Back in the old days with single cores and lower clock speeds we tried various ways to make software work fast and parallel. in DOS days we use to run one program at a time. Than in windows we started running multiple applications (processes) together. Concepts like preemptive and non-preemptive (or cooperative) where tested. we know now that preemptive was the answer for better multi-processing task on single core computers. Along came the concepts of processes/tasks and context switching. Than the concept of thread to further reduce the burden of process context switching. Thread where coined as light weight alternative to spawning new processes.

So like it or not signal thread or not multi-core or single core your processes will be preempted and time sliced by the OS.

Nodejs is a single process and provides async mechanism. Here jobs are dispatched to under lying OS to perform tasks while we waiting in an event loop for the task to finish. Once we get a green signal from OS we perform what ever we need to do. Now in a way this is cooperative/non-preemptive multi-tasking, so we should never block the event loop for a very long period of time other wise we will degrade our application very fast.
So if there is ever a task that is blocking in nature or is very time consuming we will have to branch it out to the preemptive world of OS and threads. there are good examples of this is in the libuv documentation. Also if you read the documentation further you find that FileI/O is handled in threads in node.js.

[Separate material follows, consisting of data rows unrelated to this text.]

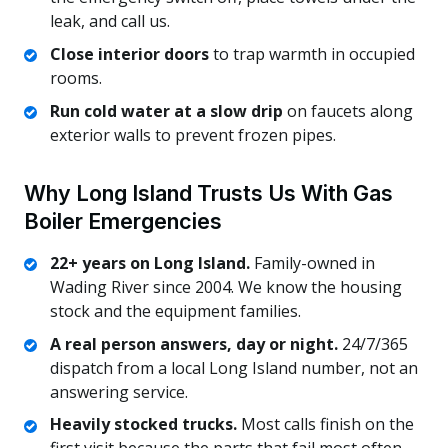
leak, and call us.
Close interior doors
to trap warmth in occupied
rooms.
Run cold water at a slow drip
on faucets along
exterior walls to prevent frozen pipes.
Why Long Island Trusts Us With Gas
Boiler Emergencies
22+ years on Long Island.
Family-owned in
Wading River since 2004. We know the housing
stock and the equipment families.
A real person answers, day or night.
24/7/365
dispatch from a local Long Island number, not an
answering service.
Heavily stocked trucks.
Most calls finish on the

So Firstly its all in the design of our software. Secondly Context switching is always happening no matter what they tell you. Thread are there and still there for a reason, the reason is they are faster to switch in between then processes.

Under hood in node.js its all c++ and threads. And node provides c++ way to extend its functionality and to further speed out by using threads where they are a must i.e., blocking tasks such as reading from a source writing to a source, large data analysis so on so forth.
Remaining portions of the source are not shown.